Experimentation, innovation, all wonderful in theory, but not safe and when compared to the recipe followers of this world with their known outcomes and their accomplishments of set goals time after time, one can doubt. In fact, doubt is part of all creativity and seeking really. Certainty keeps one in the same hole. Enough philosophy; back to bread.
I was imagining a messy disaster and felt I was merely going through the motions to see how badly this bread would turn out. It was a mess of a dough - no shape. It could not be placed on the counter, shaped, slashes done on top. No, I plopped it, in the purest sense of the term, quite unglamorously into the bottom - really bottom corner, if a circular-shaped bottom can have a corner - of the Dutch oven. I quickly sprinkled some more ground flaxseed and sesame seeds on top, put the top on the Dutch oven, and prayed, but only briefly because this was not going to turn out well.
Baking results - must peek
Baking time: 45 minutes at 480 degrees, the whole time covered with top of Dutch oven so could not peek.
OMG! Miracle! Show tunes practically blasting in the air, though only I am hearing them. A gorgeous, deep brown bread with perfectly sprinkled organic, artisanal stuff on top. This unattractive, unshapen dough was actually the ugly duckling of a later incredible Cinderella of a bread, a perfect dinner party ooh-it's-beautiful-and-delicious-amazing bread. Resorting to mixing fairy tale metaphors inappropriately. Cinderella was always beautiful; she just needed time off, nicer clothes, and definitely a shower.
Kept eating it the next few days as the husband enjoyed his frozen bagels over the winter break. More bread for me.
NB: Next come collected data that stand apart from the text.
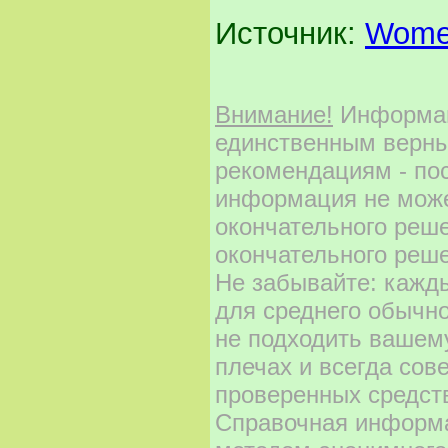
Источник:
Women
Внимание!
Информаци
единственным верны
рекомендациям - по
информация не може
окончательного реш
окончательного реше
Не забывайте: кажд
для среднего обычно
не подходить вашему
плечах и всегда сов
проверенных средст
Справочная информа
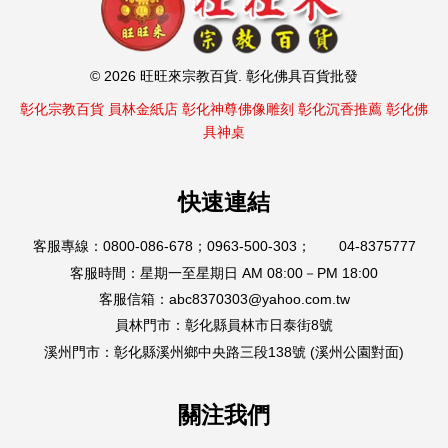
© 2026 旺旺來宗教百貨. 彰化佛具百貨批發
彰化宗教百貨
員林金紙店
彰化神尊佛像雕刻
彰化沉香推薦
彰化佛
具神桌
快速連結
客服專線：0800-086-678；0963-500-303； 04-8375777
客服時間：星期一至星期日 AM 08:00－PM 18:00
客服信箱：abc8370303@yahoo.com.tw
員林門市：彰化縣員林市日泰街8號
溪州門市：彰化縣溪州鄉中央路三段138號 (溪州公園對面)
關注我們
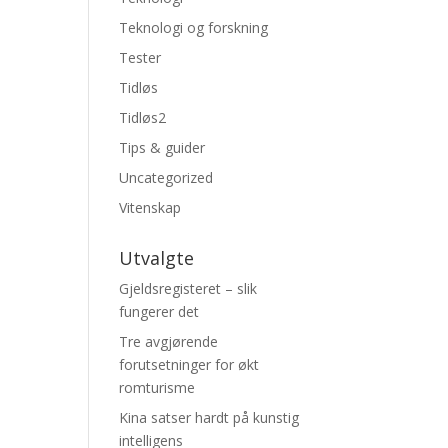
Teknologi og forskning
Tester
Tidløs
Tidløs2
Tips & guider
Uncategorized
Vitenskap
Utvalgte
Gjeldsregisteret – slik
fungerer det
Tre avgjørende
forutsetninger for økt
romturisme
Kina satser hardt på kunstig
intelligens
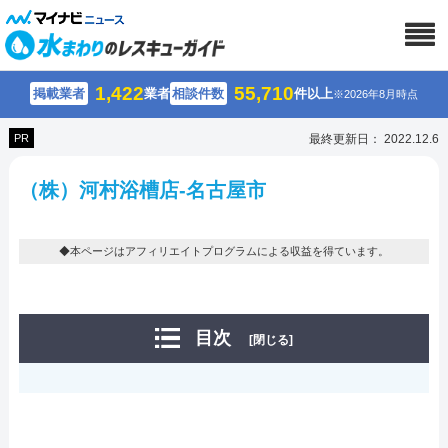
1,422
55,710
掲載業者
業者
相談件数
件以上
※2026年8月時点
PR
最終更新日： 2022.12.6
（株）河村浴槽店-名古屋市
◆本ページはアフィリエイトプログラムによる収益を得ています。
目次
[閉じる]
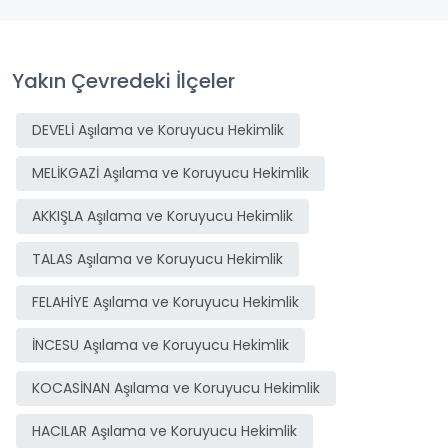
Yakın Çevredeki İlçeler
DEVELİ Aşılama ve Koruyucu Hekimlik
MELİKGAZİ Aşılama ve Koruyucu Hekimlik
AKKIŞLA Aşılama ve Koruyucu Hekimlik
TALAS Aşılama ve Koruyucu Hekimlik
FELAHİYE Aşılama ve Koruyucu Hekimlik
İNCESU Aşılama ve Koruyucu Hekimlik
KOCASİNAN Aşılama ve Koruyucu Hekimlik
HACILAR Aşılama ve Koruyucu Hekimlik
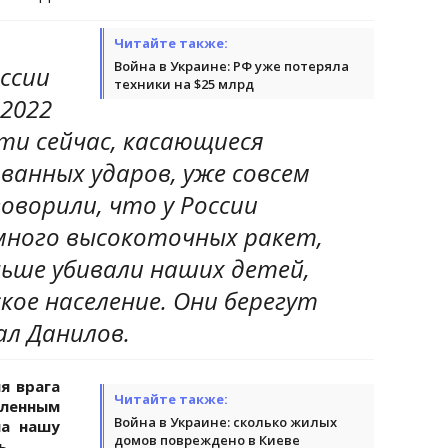
Читайте также:
Война в Украине: РФ уже потеряла
ссии
техники на $25 млрд
 2022
ти сейчас, касающиеся
ванных ударов, уже совсем
говорили, что у России
много высокоточных ракет,
ьше убивали наших детей,
ое население. Они берегут
ал Данилов.
я врага
Читайте также:
еленным
Война в Украине: сколько жилых
на нашу
домов повреждено в Киеве
ь.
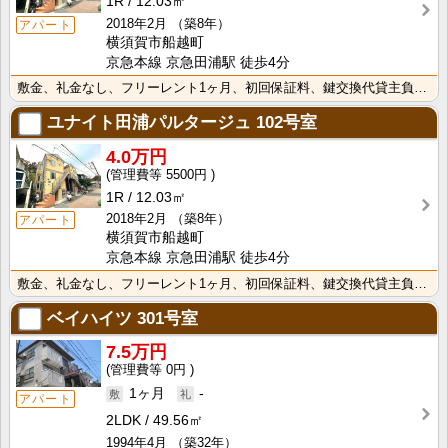
1R
12.03㎡
2018年2月
（築8年）
アパート
横須賀市船越町
京急本線 京急田浦駅 徒歩4分
敷金、礼金なし、フリーレント1ヶ月、初回保証料、鍵交換代貸主負担で初期費用がぐんと抑えられます。 便･･･
ユナイト田浦パルタージュ
102号室
4.0万円
5500円
1R
12.03㎡
2018年2月
（築8年）
アパート
横須賀市船越町
京急本線 京急田浦駅 徒歩4分
敷金、礼金なし、フリーレント1ヶ月、初回保証料、鍵交換代貸主負担で初期費用がぐんと抑えられます。 便･･･
ベイハイツ
301号室
7.5万円
0円
1ヶ月
-
アパート
2LDK
49.56㎡
1994年4月
（築32年）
Incredible and must make again. Perhaps anxiety was key ingredient.
Divine bread making spirit in the universe - only half kidding
Received so much more than I deserved unless bread deity believes, like me, that worrying produces good results. Perhaps a kindred spirit. Deity of bread making clearly was smiling upon me with favor. I felt blessed and relieved that dinner party bread did not turn out to be punishment for experimenting. Grace, gratitude, and selfishness.
Taste: Fantastic, amazing, great. Do not want to share.